The ministers also released what they called five principles to be met by war’s end: Hamas’s disarmament, the return of all hostages, Gaza’s demilitarization, ongoing Israeli security control of Gaza, and a postwar civilian government that excludes both Hamas and the Palestinian Authority.
“It is a disaster that will lead to many more disasters,” Yair Lapid, head of the parliamentary opposition, said in a public statement. The most radical members of the Cabinet had “dragged Netanyahu into a move that will take months, lead to the deaths of the hostages and the killing of many soldiers, and a diplomatic breakdown,” he added.
“This is exactly the result Hamas wanted: an occupation without a goal and without a plan for the day after,” he worried.
Where will Gaza City residents go?
In an apparent response to mounting public pressure, the new plan stopped short of the broader operation that Mr. Netanyahu had advocated, which would have seen Israel take full control of the entire Gaza Strip.
The embattled coastal enclave already lies largely in ruins, the majority of its people repeatedly displaced by the fighting, and in the midst of a hunger crisis and humanitarian disaster that could be exacerbated by expanded fighting.
Israel already controls around 75% of the territory, but it has yet to launch a full ground operation in Gaza City, currently home to an estimated 800,000 people.
According to Israeli media reports, the new plan would require an evacuation of this population to the south of the city. But with tent camps for the displaced already overcrowded, it is unclear how practical the plan is.
Some analysts have suggested the looming operation is meant as warning to Hamas to capitulate in currently stalled cease-fire negotiations. Others point to long-standing statements by far-right members of the Cabinet – National Security Minister Itamar Ben-Gvir and Finance Minister Bezalel Smotrich.
Both leading members of the Jewish settler movement, they are key to Mr. Netanyahu’s parliamentary majority. They have been pressing for full occupation of the Gaza Strip since shortly after the war began after the Oct. 7, 2023, Hamas attack on southern Israel.
After nearly two years of war, Hamas has been greatly diminished as a fighting force, but the Israeli military believes that the radical Islamic group still has some 20,000 militants operational, most of them hiding within the population in Gaza City and other parts of Gaza not yet held by Israeli troops. Those are also the areas where the surviving Israeli hostages are believed to still be in captivity.
Israeli army worries
One of the military’s major concerns, says a senior Israeli army officer who spoke on condition of anonymity, is that both its enlisted and reserve soldiers are exhausted after fighting in what has become Israel’s longest active war to date, one that has become a war of attrition.

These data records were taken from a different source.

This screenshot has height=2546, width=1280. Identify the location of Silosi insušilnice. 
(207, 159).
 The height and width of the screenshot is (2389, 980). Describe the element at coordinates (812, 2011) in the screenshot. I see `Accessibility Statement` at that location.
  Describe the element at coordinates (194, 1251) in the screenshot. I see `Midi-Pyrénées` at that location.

“We are not Russia, we are not the United States. We are a small country with a lack of resources, most importantly human resources,” he says. “With our soldiers exhausted, we can make mistakes both in battle and in terms of decisions made by our commanders. This has an impact on morale and the desire to keep fighting or not, and army leaders fear it could lead to a major rupture in the army.”
On the political front, the new move is “part of plan to completely occupy Gaza and lay the groundwork for Jewish settlement there,” suggests Dahlia Scheindlin, a political strategist and public opinion expert who lives in Tel Aviv.
Seventy-four percent of Israelis want the war to end immediately with a release of all hostages, a poll conducted by Israel's Channel 12 found last month.
Among those protesting in the streets on Thursday night against broadening the war was Gili Roman, whose relative, Carmel Gat, was among six hostages executed by Hamas in an underground tunnel last year when they heard Israeli army forces approaching.
Like others protesting, he fears more fighting in the very areas where hostages are being held, such as Gaza City, could spell their death sentences.
“The Netanyahu government always says ‘Let’s just do this one more step and we will reach our goals,’” he says. “At some stage, you have to be honest with your people and say it does not work.”